We don’t always eat like this at the homestead. But I got a sale on Jumbo Lump crab meat and we decided to do a little surf & turf this past weekend. We grilled a little steak and split it three ways, made some killer corn on the cob, and I made a delicious tomato salad (that’s another recipe for another day).
And I went to work on my crab cake recipe.
The first rule about making a good crab cake is to start with the best crab meat you can afford. The better the crab, the less you need herbs and seasonings to bring out the goodness. Starting with Jumbo Lump crab meant that we didn’t need a lot extra. But I only used this because I got a great deal. Normally, it’s way over my budget.
1 Pound of crab meat
1 Teaspoon celery salt
1/2 Teaspoon pepper
1 Tablespoon seafood seasoning (like Old Bay seasoning)

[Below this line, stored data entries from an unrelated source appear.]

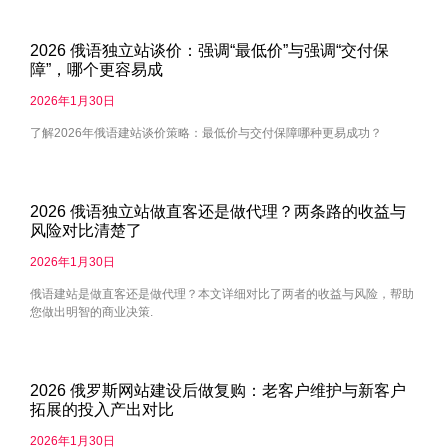
2026 俄语独立站谈价：强调“最低价”与强调“交付保
障”，哪个更容易成
2026年1月30日
了解2026年俄语建站谈价策略：最低价与交付保障哪种更易成功？
2026 俄语独立站做直客还是做代理？两条路的收益与
风险对比清楚了
2026年1月30日
俄语建站是做直客还是做代理？本文详细对比了两者的收益与风险，帮助
您做出明智的商业决策.
2026 俄罗斯网站建设后做复购：老客户维护与新客户
拓展的投入产出对比
2026年1月30日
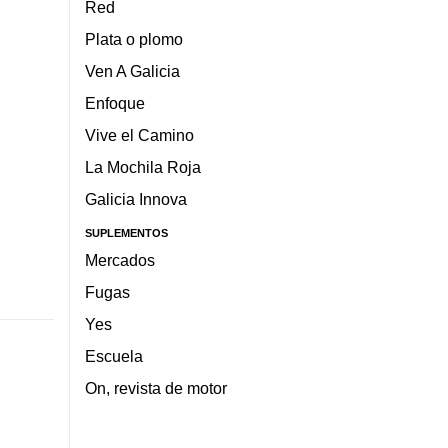
Red
Plata o plomo
Ven A Galicia
Enfoque
Vive el Camino
La Mochila Roja
Galicia Innova
SUPLEMENTOS
Mercados
Fugas
Yes
Escuela
On, revista de motor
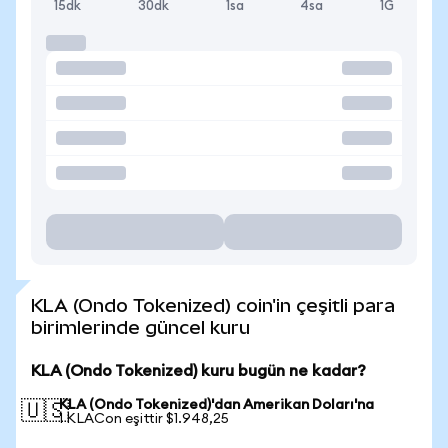
15dk
30dk
1sa
4sa
1G
KLA (Ondo Tokenized) coin'in çeşitli para
birimlerinde güncel kuru
KLA (Ondo Tokenized) kuru bugün ne kadar?
KLA (Ondo Tokenized)'dan Amerikan Doları'na
🇺🇸
1 KLACon eşittir $1.948,25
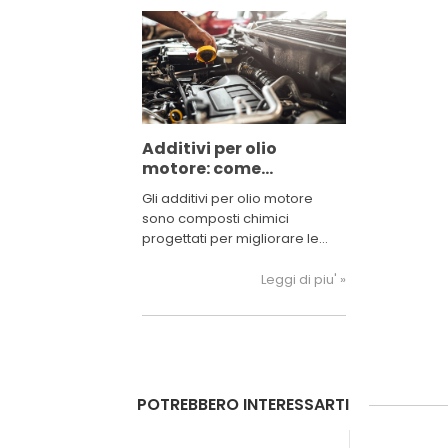
Additivi per olio
motore: come
funzionano
Gli additivi per olio motore
sono composti chimici
progettati per migliorare le
prestazioni dell'olio motore
stesso.
Leggi di piu' »
POTREBBERO INTERESSARTI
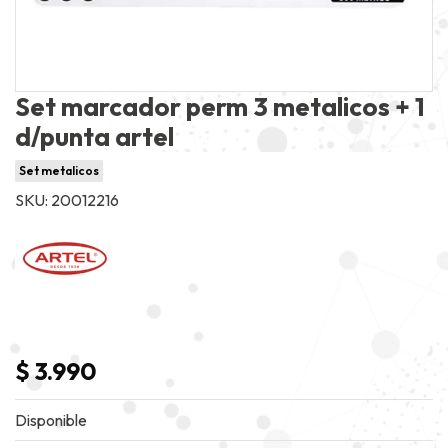
Set marcador perm 3 metalicos + 1
d/punta artel
Set metalicos
SKU: 20012216
$ 3.990
Disponible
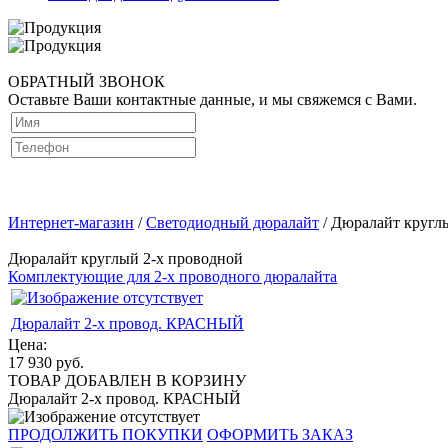
ОБРАТНЫЙ ЗВОНОК
Оставьте Ваши контактные данные, и мы свяжемся с Вами.
Интернет-магазин
/
Светодиодный дюралайт
/ Дюралайт кругл
Дюралайт круглый 2-х проводной
Комплектующие для 2-х проводного дюралайта
Дюралайт 2-х провод. КРАСНЫЙ
Цена:
17 930
руб.
ТОВАР ДОБАВЛЕН В КОРЗИНУ
Дюралайт 2-х провод. КРАСНЫЙ
ПРОДОЛЖИТЬ ПОКУПКИ
ОФОРМИТЬ ЗАКАЗ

1 Tablespoon fresh parsley
2 Tablespoons mustard (in this case, we used one tablespoon of regular mustard and one tablespoon of the spicy brown stuff)

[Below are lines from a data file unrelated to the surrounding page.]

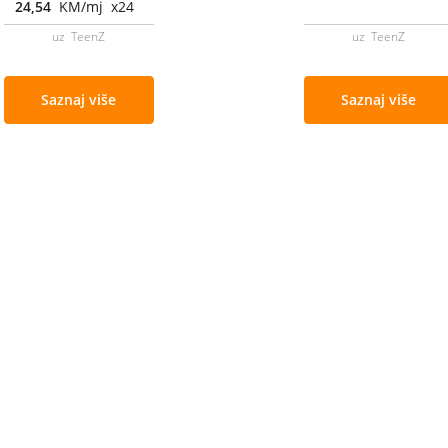
24,54
KM/mj x24
uz TeenZ
uz TeenZ
Saznaj više
Saznaj više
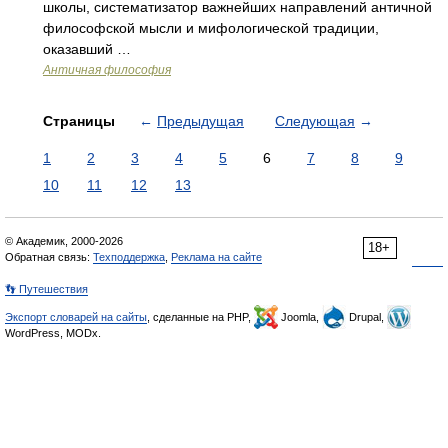
школы, систематизатор важнейших направлений античной
философской мысли и мифологической традиции,
оказавший …
Античная философия
Страницы
←
Предыдущая
Следующая
→
1
2
3
4
5
6
7
8
9
10
11
12
13
© Академик, 2000-2026
18+
Обратная связь:
Техподдержка
,
Реклама на сайте
👣 Путешествия
Экспорт словарей на сайты
, сделанные на PHP,
Joomla,
Drupal,
WordPress, MODx.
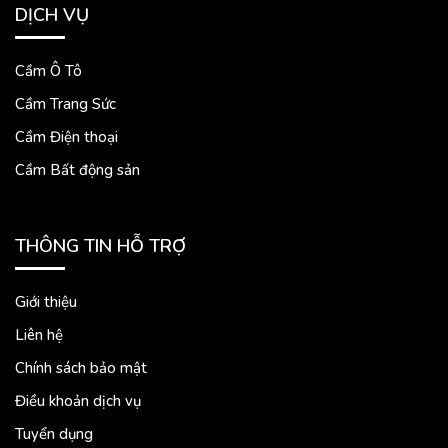
DỊCH VỤ
Cầm Ô Tô
Cầm Trang Sức
Cầm Điện thoại
Cầm Bất động sản
THÔNG TIN HỖ TRỢ
Giới thiệu
Liên hệ
Chính sách bảo mật
Điều khoản dịch vụ
Tuyển dụng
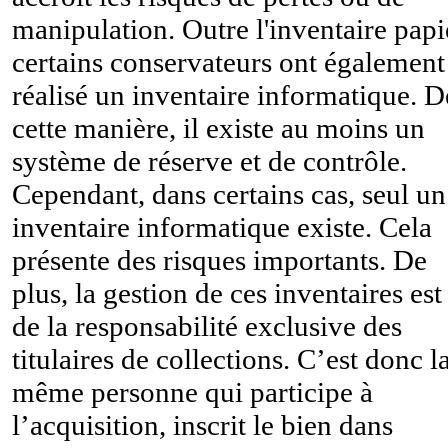
manipulation. Outre l'inventaire papi
certains conservateurs ont également
réalisé un inventaire informatique. D
cette manière, il existe au moins un
système de réserve et de contrôle.
Cependant, dans certains cas, seul un
inventaire informatique existe. Cela
présente des risques importants. De
plus, la gestion de ces inventaires est
de la responsabilité exclusive des
titulaires de collections. C’est donc l
même personne qui participe à
l’acquisition, inscrit le bien dans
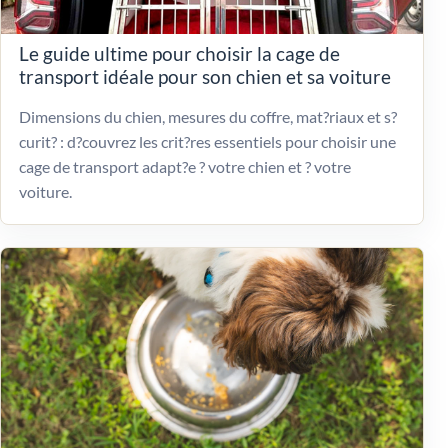
Le guide ultime pour choisir la cage de
transport idéale pour son chien et sa voiture
Dimensions du chien, mesures du coffre, mat?riaux et s?
curit? : d?couvrez les crit?res essentiels pour choisir une
cage de transport adapt?e ? votre chien et ? votre
voiture.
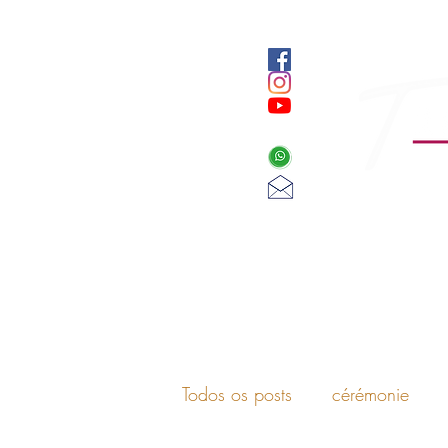
Todos os posts
cérémonie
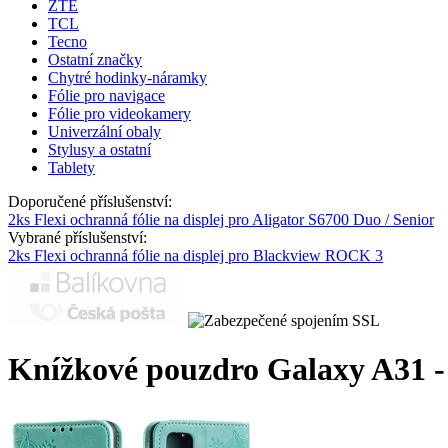
ZTE
TCL
Tecno
Ostatní značky
Chytré hodinky-náramky
Fólie pro navigace
Fólie pro videokamery
Univerzální obaly
Stylusy a ostatní
Tablety
Doporučené příslušenství:
2ks Flexi ochranná fólie na displej pro Aligator S6700 Duo / Senior
Vybrané příslušenství:
2ks Flexi ochranná fólie na displej pro Blackview ROCK 3
Knížkové pouzdro Galaxy A31 -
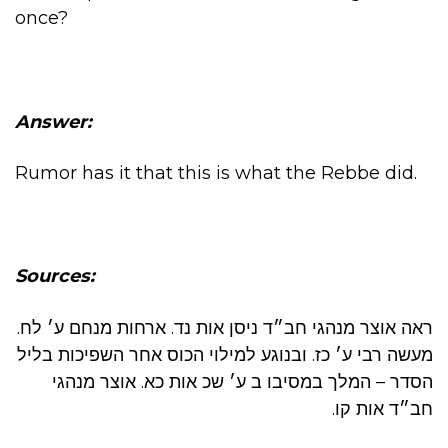
once?
Answer:
Rumor has it that this is what the Rebbe did.
Sources:
ראה אוצר מנהגי חב״ד ניסן אות נד. ארחות מנחם ע׳ לח.
מעשה רבי ע׳ כז. ובנוגע למילוי הכוס אחר השפיכות בליל
הסדר – המלך במסיבו ב ע׳ שכ אות כא. אוצר מנהגי
חב״ד אות קו.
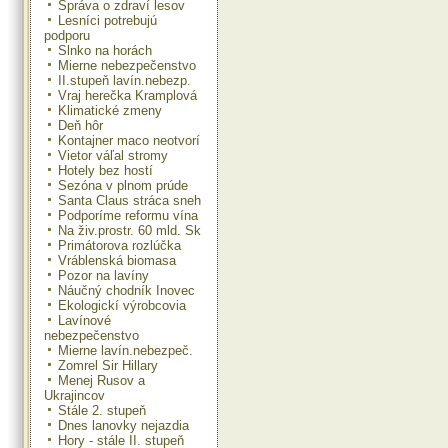
Správa o zdraví lesov
Lesníci potrebujú
podporu
Slnko na horách
Mierne nebezpečenstvo
II.stupeň lavín.nebezp.
Vraj herečka Kramplová
Klimatické zmeny
Deň hôr
Kontajner maco neotvorí
Vietor váľal stromy
Hotely bez hostí
Sezóna v plnom prúde
Santa Claus stráca sneh
Podporíme reformu vína
Na živ.prostr. 60 mld. Sk
Primátorova rozlúčka
Vráblenská biomasa
Pozor na lavíny
Náučný chodník Inovec
Ekologickí výrobcovia
Lavínové
nebezpečenstvo
Mierne lavín.nebezpeč.
Zomrel Sir Hillary
Menej Rusov a
Ukrajincov
Stále 2. stupeň
Dnes lanovky nejazdia
Hory - stále II. stupeň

About a handful of seasoned bread crumbs
Mix everything except the crab meat… then fold in the crab gently. Once everything is together, form the crab cakes by hand and place them on a cooking sheet. Then cook at 375 degrees (farenheit) for about 20-25 minutes. About long enough to heat everything through, and get a bit of a brown crust on top.
Once on the plate, feel free to sprinkle a little lemon juice on top. Like many other seafood dishes, feel free to enjoy with either cocktail sauce or tartar sauce.
Total estimated carb count in each crab cake: 8 grams (only in the bread crumbs, really)
Carb counts are estimates only. Check with a registered dietician to find out what a healthy carb count is for you.